Bite #4: CFPB required a savings app to pay $2.7 Million
On August 10th, the CFPB issued a consent order against a financial technology company that the CFPB alleges used a faulty algorithm resulting in overdrafts and overdraft penalties for consumers. The company offered an application that was promoted as a way to save people money. But, according to the CFPB, the company falsely guaranteed no overdraft charges, broke its promises to correct its mistakes, and pocketed a portion of the interest that should have gone to consumers. The order requires the company to pay redress to consumers and pay a civil money penalty of $2.7 million to the CFPB.
Bite #3: Consent order requires an auto company to pay $19.2 Million
On July 26th, the CFPB issued a consent order and fined an automotive company's financing arm $19.2 million to resolve the CFPB's claims that the company submitted inaccurate credit information about consumers. The CFPB claims that the company provided credit bureaus with "inaccurate account information" about consumer payment history. The consent order requires the auto company to take steps to prevent future violations, pay $13,200,000 in redress to consumers, and a $6,000,000 civil money penalty. The auto company consented to the settlement without admitting to the substantive findings of fact or conclusions of law.
Bite #2: Mortgage company to pay more than $22 Million
On July 27th, the CFPB and DOJ filed a complaint and proposed settlement order to resolve allegations against a mortgage originator. The CFPB and DOJ allege that the company engaged in unlawful discrimination on the basis of race, color, or national origin against applicants and prospective applicants, including by (i) redlining majority-minority neighborhoods in the Philadelphia Metropolitan Statistical Area and (ii) discouraging prospective applicants from applying for credit in violation of the Equal Credit Opportunity Act, Regulation B, and the Consumer Financial Protection Act. The DOJ also alleges that the mortgage company violated the Fair Housing Act.

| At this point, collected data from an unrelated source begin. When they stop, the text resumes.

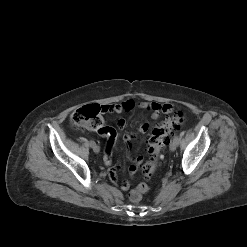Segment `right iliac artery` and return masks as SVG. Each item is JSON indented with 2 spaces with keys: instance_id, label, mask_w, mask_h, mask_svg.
Returning <instances> with one entry per match:
<instances>
[{
  "instance_id": "1",
  "label": "right iliac artery",
  "mask_w": 247,
  "mask_h": 247,
  "mask_svg": "<svg viewBox=\"0 0 247 247\" xmlns=\"http://www.w3.org/2000/svg\"><path fill=\"white\" fill-rule=\"evenodd\" d=\"M95 144V142L94 141H90V145L92 146V145H94Z\"/></svg>"
}]
</instances>
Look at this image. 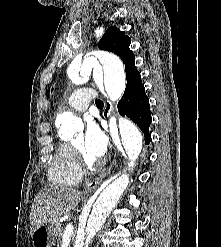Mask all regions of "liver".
I'll return each instance as SVG.
<instances>
[{
	"instance_id": "liver-1",
	"label": "liver",
	"mask_w": 221,
	"mask_h": 247,
	"mask_svg": "<svg viewBox=\"0 0 221 247\" xmlns=\"http://www.w3.org/2000/svg\"><path fill=\"white\" fill-rule=\"evenodd\" d=\"M82 193L71 187L45 186L37 195L30 213L31 233L42 225L54 223L79 203Z\"/></svg>"
}]
</instances>
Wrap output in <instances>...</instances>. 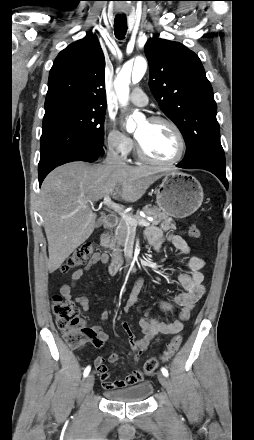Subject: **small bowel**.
I'll return each mask as SVG.
<instances>
[{
  "instance_id": "c3829d8e",
  "label": "small bowel",
  "mask_w": 254,
  "mask_h": 440,
  "mask_svg": "<svg viewBox=\"0 0 254 440\" xmlns=\"http://www.w3.org/2000/svg\"><path fill=\"white\" fill-rule=\"evenodd\" d=\"M145 240L147 244L154 250L159 251L163 242L168 241L172 243L176 249L182 254L187 255L190 252L189 245L179 235L165 234L157 227H149L145 231ZM108 261L107 254H96L90 261L82 268L77 269L71 276L70 282L64 284L61 289V295L66 299H73L83 311H88L90 308L89 300L84 295H77L73 297L72 290L83 275L89 272L98 264H104ZM205 266V261L198 256H191L186 261V271L177 276V280L182 287V292L177 293L172 302L160 300L158 307L163 313H172L175 305L180 307L178 316L174 319L163 320L159 315L150 311H145L143 316L139 319V327L142 332L140 338H136L131 327L123 323L122 328L129 338V344L132 350L134 361H138L140 356L146 351L151 340L159 334H174L181 331L184 323L189 320L195 304L200 300L205 292L204 275L202 269ZM143 286V280L137 279L130 291L125 310H129L137 306L139 295ZM109 318V312L104 309L100 313V319L106 321ZM94 336L89 338V341L96 348H102L104 343L108 340L109 335L101 325H96L92 328ZM120 357L116 353L110 354L108 357H98L95 361L100 380L105 389L124 388L135 385L144 381L143 372L139 369L134 370L124 379L109 381L110 372L106 363H117Z\"/></svg>"
}]
</instances>
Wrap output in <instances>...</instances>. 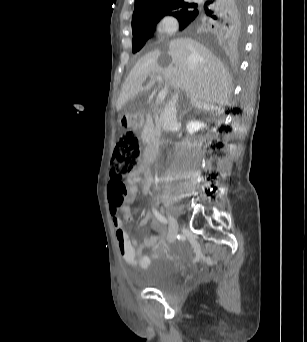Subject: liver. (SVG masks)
I'll return each mask as SVG.
<instances>
[{"label": "liver", "instance_id": "1", "mask_svg": "<svg viewBox=\"0 0 307 342\" xmlns=\"http://www.w3.org/2000/svg\"><path fill=\"white\" fill-rule=\"evenodd\" d=\"M162 74L175 90H183L192 106L215 110V104L228 106L233 90L229 72L205 46L191 38H177L170 44H157L138 60L128 74L116 104L117 112L140 92H148L156 80L143 86L148 76Z\"/></svg>", "mask_w": 307, "mask_h": 342}]
</instances>
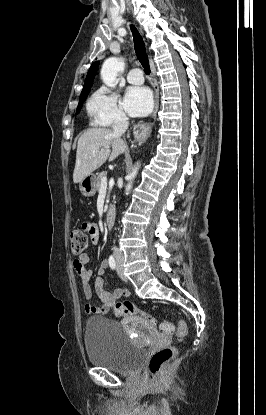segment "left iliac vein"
Wrapping results in <instances>:
<instances>
[{
	"label": "left iliac vein",
	"mask_w": 266,
	"mask_h": 415,
	"mask_svg": "<svg viewBox=\"0 0 266 415\" xmlns=\"http://www.w3.org/2000/svg\"><path fill=\"white\" fill-rule=\"evenodd\" d=\"M117 273H118L119 277L122 280H124V281L127 280V278L125 277L124 272H123V267H122V261H121V259H118L117 260Z\"/></svg>",
	"instance_id": "obj_1"
}]
</instances>
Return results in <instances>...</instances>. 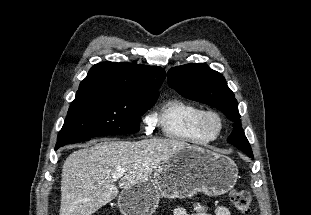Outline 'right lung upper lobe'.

According to the CFPB's complaint, the company's loan officers sent and received emails containing racial slurs and racist content. The company also allegedly avoided sending loan officers to market in majority-minority neighborhoods, and developed marketing that discouraged and ignored minority mortgage loan applicants.

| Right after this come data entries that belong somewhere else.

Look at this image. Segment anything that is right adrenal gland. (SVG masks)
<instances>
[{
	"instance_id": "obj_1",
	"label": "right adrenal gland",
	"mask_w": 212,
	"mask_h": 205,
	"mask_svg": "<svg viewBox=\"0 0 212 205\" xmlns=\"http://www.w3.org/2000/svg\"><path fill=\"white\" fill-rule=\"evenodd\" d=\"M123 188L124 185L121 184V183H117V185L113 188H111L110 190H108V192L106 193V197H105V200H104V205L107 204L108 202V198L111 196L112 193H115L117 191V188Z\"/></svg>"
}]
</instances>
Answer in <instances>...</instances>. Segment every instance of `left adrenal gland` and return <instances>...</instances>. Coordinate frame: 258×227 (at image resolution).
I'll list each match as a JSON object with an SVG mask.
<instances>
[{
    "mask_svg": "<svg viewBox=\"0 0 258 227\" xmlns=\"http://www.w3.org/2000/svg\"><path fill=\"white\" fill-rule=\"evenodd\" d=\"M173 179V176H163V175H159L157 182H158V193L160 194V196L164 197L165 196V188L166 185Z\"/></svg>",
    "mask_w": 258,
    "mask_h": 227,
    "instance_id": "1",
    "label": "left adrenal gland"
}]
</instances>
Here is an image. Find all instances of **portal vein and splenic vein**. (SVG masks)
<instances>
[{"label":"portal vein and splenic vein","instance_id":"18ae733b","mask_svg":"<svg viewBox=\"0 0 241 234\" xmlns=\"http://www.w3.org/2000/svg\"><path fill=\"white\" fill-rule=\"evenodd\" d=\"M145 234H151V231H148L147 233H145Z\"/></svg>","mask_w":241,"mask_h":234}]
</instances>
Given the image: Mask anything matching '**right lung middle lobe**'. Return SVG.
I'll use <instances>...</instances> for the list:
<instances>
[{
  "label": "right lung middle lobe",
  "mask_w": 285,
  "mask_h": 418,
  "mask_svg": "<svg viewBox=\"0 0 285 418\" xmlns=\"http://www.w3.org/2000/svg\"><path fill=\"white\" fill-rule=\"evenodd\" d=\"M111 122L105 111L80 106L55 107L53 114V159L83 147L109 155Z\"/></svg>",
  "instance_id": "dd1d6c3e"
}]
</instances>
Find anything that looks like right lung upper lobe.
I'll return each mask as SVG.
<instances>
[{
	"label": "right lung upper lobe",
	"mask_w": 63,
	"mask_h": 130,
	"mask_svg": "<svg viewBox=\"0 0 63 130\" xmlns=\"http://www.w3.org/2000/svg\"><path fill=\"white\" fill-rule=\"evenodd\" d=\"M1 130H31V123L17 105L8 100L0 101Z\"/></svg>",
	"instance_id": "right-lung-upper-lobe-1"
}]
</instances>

If a court approves the proposed consent order, then the company will be required to invest $18.4 million in a loan subsidy program under which the mortgage company will contract with a lender to increase the credit extended in majority-minority neighborhoods in the Philadelphia MSA and make loans under the loan subsidy fund. That lender must also maintain at least four licensed branch locations in majority-minority neighborhoods in the Philadelphia MSA. The company would also be required to fund targeted advertising to generate applications for credit from qualified consumers in majority-minority neighborhoods in the Philadelphia MSA and take other remedial steps to serve the credit needs of majority-minority neighborhoods in the Philadelphia MSA. The company would also be required to pay a civil money penalty of $4 million.
Bite #1: CFPB fined a national bank $37.5 million for alleged sham accounts
On July 28th, the CFPB issued a consent order against a large national bank for allegedly accessing credit reports and opening various accounts without permission in violation of the Fair Credit Reporting Act, Truth in Lending Act, and the Truth in Savings Act. The CFPB claims that the bank incentivized its employees to meet sales goals, thereby pressuring them to misuse customer information. As a result, the bank will be required to forfeit and return related fees and costs to customers, plus pay a $37.5 million penalty to the CFPB.